(EXERCISE BRIEF) From the first line to the last, print the data exactly as it appears.

=-=-=-=-=

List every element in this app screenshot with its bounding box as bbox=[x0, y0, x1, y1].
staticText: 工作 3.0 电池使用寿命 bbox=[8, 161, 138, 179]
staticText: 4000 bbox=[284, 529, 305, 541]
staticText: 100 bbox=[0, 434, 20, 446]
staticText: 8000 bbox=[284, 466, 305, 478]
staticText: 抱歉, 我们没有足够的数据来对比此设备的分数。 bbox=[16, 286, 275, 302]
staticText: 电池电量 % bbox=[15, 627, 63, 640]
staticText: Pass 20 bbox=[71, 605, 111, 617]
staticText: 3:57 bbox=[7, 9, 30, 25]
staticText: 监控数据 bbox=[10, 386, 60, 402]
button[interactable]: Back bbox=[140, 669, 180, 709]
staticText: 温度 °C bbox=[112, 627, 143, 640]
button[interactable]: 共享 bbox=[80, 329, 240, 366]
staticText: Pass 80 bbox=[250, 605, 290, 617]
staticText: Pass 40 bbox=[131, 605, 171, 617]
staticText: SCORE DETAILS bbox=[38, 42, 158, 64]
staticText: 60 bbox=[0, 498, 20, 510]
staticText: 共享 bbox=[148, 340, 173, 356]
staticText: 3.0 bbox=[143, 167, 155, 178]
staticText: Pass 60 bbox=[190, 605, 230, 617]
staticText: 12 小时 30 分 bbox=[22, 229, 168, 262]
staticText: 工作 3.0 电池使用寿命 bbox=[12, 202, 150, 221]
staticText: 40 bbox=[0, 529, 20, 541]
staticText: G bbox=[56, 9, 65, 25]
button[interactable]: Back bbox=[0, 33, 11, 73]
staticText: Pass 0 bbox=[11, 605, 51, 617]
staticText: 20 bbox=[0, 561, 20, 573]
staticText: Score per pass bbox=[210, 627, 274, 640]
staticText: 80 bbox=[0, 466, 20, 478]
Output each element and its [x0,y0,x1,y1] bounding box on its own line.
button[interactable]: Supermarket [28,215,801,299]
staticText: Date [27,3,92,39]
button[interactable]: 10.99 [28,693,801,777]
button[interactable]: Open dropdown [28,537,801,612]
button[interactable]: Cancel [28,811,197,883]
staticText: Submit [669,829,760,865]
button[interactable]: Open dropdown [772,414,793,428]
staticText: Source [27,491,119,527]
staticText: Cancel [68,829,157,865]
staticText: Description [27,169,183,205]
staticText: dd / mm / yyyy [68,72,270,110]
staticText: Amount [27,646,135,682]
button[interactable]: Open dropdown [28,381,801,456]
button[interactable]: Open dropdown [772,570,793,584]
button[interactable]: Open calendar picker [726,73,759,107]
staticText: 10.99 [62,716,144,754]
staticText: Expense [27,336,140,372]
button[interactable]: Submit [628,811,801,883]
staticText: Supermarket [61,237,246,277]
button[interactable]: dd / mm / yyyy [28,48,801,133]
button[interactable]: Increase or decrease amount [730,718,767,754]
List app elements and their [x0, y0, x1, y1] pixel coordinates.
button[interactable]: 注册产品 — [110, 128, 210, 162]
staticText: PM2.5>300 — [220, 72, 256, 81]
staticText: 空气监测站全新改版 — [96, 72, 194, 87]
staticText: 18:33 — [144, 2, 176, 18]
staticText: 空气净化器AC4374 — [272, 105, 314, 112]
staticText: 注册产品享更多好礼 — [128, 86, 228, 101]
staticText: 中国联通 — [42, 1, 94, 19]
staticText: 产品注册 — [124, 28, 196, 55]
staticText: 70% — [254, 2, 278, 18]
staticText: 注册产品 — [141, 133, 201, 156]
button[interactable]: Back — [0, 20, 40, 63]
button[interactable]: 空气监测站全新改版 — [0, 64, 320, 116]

=-=-=-=-=

(ANSWER BOX)
List every element in this app screenshot with its bounding box as bbox=[x0, y0, x1, y1].
staticText: 工作 3.0 电池使用寿命 bbox=[8, 161, 138, 179]
staticText: 4000 bbox=[284, 529, 305, 541]
staticText: 100 bbox=[0, 434, 20, 446]
staticText: 8000 bbox=[284, 466, 305, 478]
staticText: 抱歉, 我们没有足够的数据来对比此设备的分数。 bbox=[16, 286, 275, 302]
staticText: 电池电量 % bbox=[15, 627, 63, 640]
staticText: Pass 20 bbox=[71, 605, 111, 617]
staticText: 3:57 bbox=[7, 9, 30, 25]
staticText: 监控数据 bbox=[10, 386, 60, 402]
button[interactable]: Back bbox=[140, 669, 180, 709]
staticText: 温度 °C bbox=[112, 627, 143, 640]
button[interactable]: 共享 bbox=[80, 329, 240, 366]
staticText: Pass 80 bbox=[250, 605, 290, 617]
staticText: Pass 40 bbox=[131, 605, 171, 617]
staticText: SCORE DETAILS bbox=[38, 42, 158, 64]
staticText: 60 bbox=[0, 498, 20, 510]
staticText: 共享 bbox=[148, 340, 173, 356]
staticText: 3.0 bbox=[143, 167, 155, 178]
staticText: Pass 60 bbox=[190, 605, 230, 617]
staticText: 12 小时 30 分 bbox=[22, 229, 168, 262]
staticText: 工作 3.0 电池使用寿命 bbox=[12, 202, 150, 221]
staticText: 40 bbox=[0, 529, 20, 541]
staticText: G bbox=[56, 9, 65, 25]
button[interactable]: Back bbox=[0, 33, 11, 73]
staticText: Pass 0 bbox=[11, 605, 51, 617]
staticText: 20 bbox=[0, 561, 20, 573]
staticText: Score per pass bbox=[210, 627, 274, 640]
staticText: 80 bbox=[0, 466, 20, 478]
Output each element and its [x0,y0,x1,y1] bounding box on its own line.
button[interactable]: Supermarket [28,215,801,299]
staticText: Date [27,3,92,39]
button[interactable]: 10.99 [28,693,801,777]
button[interactable]: Open dropdown [28,537,801,612]
button[interactable]: Cancel [28,811,197,883]
staticText: Submit [669,829,760,865]
button[interactable]: Open dropdown [772,414,793,428]
staticText: Source [27,491,119,527]
staticText: Cancel [68,829,157,865]
staticText: Description [27,169,183,205]
staticText: dd / mm / yyyy [68,72,270,110]
staticText: Amount [27,646,135,682]
button[interactable]: Open dropdown [28,381,801,456]
button[interactable]: Open dropdown [772,570,793,584]
button[interactable]: Open calendar picker [726,73,759,107]
staticText: 10.99 [62,716,144,754]
staticText: Expense [27,336,140,372]
button[interactable]: Submit [628,811,801,883]
staticText: Supermarket [61,237,246,277]
button[interactable]: dd / mm / yyyy [28,48,801,133]
button[interactable]: Increase or decrease amount [730,718,767,754]
List app elements and their [x0, y0, x1, y1] pixel coordinates.
button[interactable]: 注册产品 — [110, 128, 210, 162]
staticText: PM2.5>300 — [220, 72, 256, 81]
staticText: 空气监测站全新改版 — [96, 72, 194, 87]
staticText: 18:33 — [144, 2, 176, 18]
staticText: 空气净化器AC4374 — [272, 105, 314, 112]
staticText: 注册产品享更多好礼 — [128, 86, 228, 101]
staticText: 中国联通 — [42, 1, 94, 19]
staticText: 产品注册 — [124, 28, 196, 55]
staticText: 70% — [254, 2, 278, 18]
staticText: 注册产品 — [141, 133, 201, 156]
button[interactable]: Back — [0, 20, 40, 63]
button[interactable]: 空气监测站全新改版 — [0, 64, 320, 116]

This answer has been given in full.